MLNX_OFED_LINUX- centos 7.2

When I run on 2 nodes I get this error. Any help would be appreciated.

The InfiniBand retry count between two MPI processes has been

exceeded. “Retry count” is defined in the InfiniBand spec 1.2

(section 12.7.38):

The total number of times that the sender wishes the receiver to

retry timeout, packet sequence, etc. errors before posting a

completion error.

This error typically means that there is something awry within the

InfiniBand fabric itself. You should note the hosts on which this

error has occurred; it has been observed that rebooting or removing a

particular host from the job can sometimes resolve this issue.

Two MCA parameters can be used to control Open MPI’s behavior with

respect to the retry count:

  • btl_openib_ib_retry_count - The number of times the sender will

attempt to retry (defaulted to 7, the maximum value).

  • btl_openib_ib_timeout - The local ACK timeout parameter (defaulted

to 20).
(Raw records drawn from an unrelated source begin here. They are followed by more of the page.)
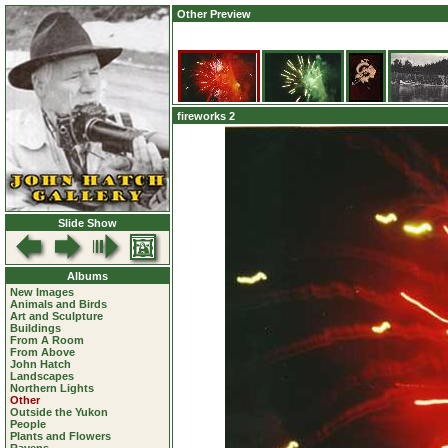
Other Preview
fireworks 2
Slide Show
Albums
New Images
Animals and Birds
Art and Sculpture
Buildings
From A Room
From Above
John Hatch
Landscapes
Northern Lights
Other
Outside the Yukon
People
Plants and Flowers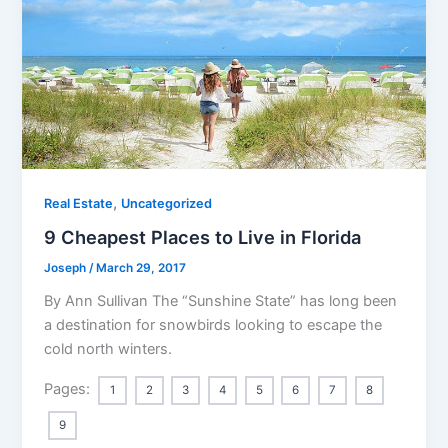
,
Real Estate
Uncategorized
9 Cheapest Places to Live in Florida
Joseph
/
March 29, 2017
By Ann Sullivan The “Sunshine State” has long been
a destination for snowbirds looking to escape the
cold north winters.
Pages:
1
2
3
4
5
6
7
8
9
The actual timeout value used is calculated as:

4.096 microseconds * (2^btl_openib_ib_timeout)

See the InfiniBand spec 1.2 (section 12.7.34) for more details.

Below is some information about the host that raised the error and the

peer to which it was connected:

Local host: node1

Local device: mlx5_0

Peer host: node2ib

You may need to consult with your system administrator to get this

problem fixed.

Primary job terminated normally, but 1 process returned

a non-zero exit code… Per user-direction, the job has been aborted.

forrtl: error (78): process killed (SIGTERM)

forrtl: error (78): process killed (SIGTERM)

forrtl: error (78): process killed (SIGTERM)

forrtl: error (78): process killed (SIGTERM)

forrtl: error (78): process killed (SIGTERM)

forrtl: error (78): process killed (SIGTERM)

mpirun detected that one or more processes exited with non-zero status, thus causing

the job to be terminated. The first process to do so was:

Process name: [[1590,1],4]

Exit code: 255

Hi Rasmus,

In general, retry count error when running MPI jobs may indicate of the fabric health issue.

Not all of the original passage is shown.